To establish entitlement to withholding of removal, an applicant must show that there is a "clear probability" that he will be persecuted if forced to return to his country, and that the persecution would be "on account of race, religion, nationality, membership in a particular social group, or political opinion." Umana-Ramos v. Holder, 724 F.3d 667, 674 (6th Cir. 2013); 8 U.S.C. § 1231(b)(3)(A). Importantly, "[t]he 'clear probability' standard asks more of the applicant than the 'reasonable possibility' standard for obtaining asylum." Pablo-Sanchez v. Holder, 600 F.3d 592, 594 (6th Cir. 2010). Thus, in order to qualify for relief, Chan-Poroj must demonstrate that he will "more likely than not" be persecuted in Guatemala "on account of" his "membership in a particular social group." 8 C.F.R. § 1208.16(b). Whether a particular social group is cognizable under the INA is a question of law which we review de novo. Sanchez-Robles, 808 F.3d at 691.

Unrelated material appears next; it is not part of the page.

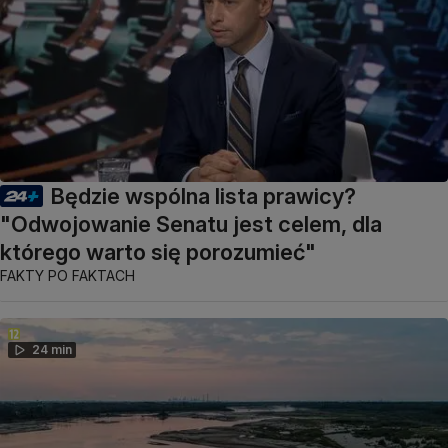
Będzie wspólna lista prawicy?
"Odwojowanie Senatu jest celem, dla
którego warto się porozumieć"
FAKTY PO FAKTACH
24 min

In Bonilla-Morales v. Holder, we held that "[a]n alleged social group must be both particular and socially visible." 607 F.3d 1132, 1137 (6th Cir. 2010). And in Umana-Ramos, we defined "social visibility" as "the social salience of the group in a society, or in other words, whether the set of individuals with the shared characteristic would be perceived as a group by society." 724 F.3d at 672. Here, both the BIA and the IJ (collectively the "agency") found that Chan-Poroj's claimed particular social group-"people that are returning to Guatemala after living many years in the United States"-lacked the requisite social distinction. Specifically, the agency concluded that Guatemalan citizens would not perceive those returning to Guatemala after living many years in the United States as a group set apart from the rest of society. In response, Chan-Poroj argues that members of his proposed social group are socially distinct and "noticeable" due to "their inability to successfully integrate back into Guatemalan society." Pet'r's Br. at 21. But there is simply no evidence in the record to support this explanation.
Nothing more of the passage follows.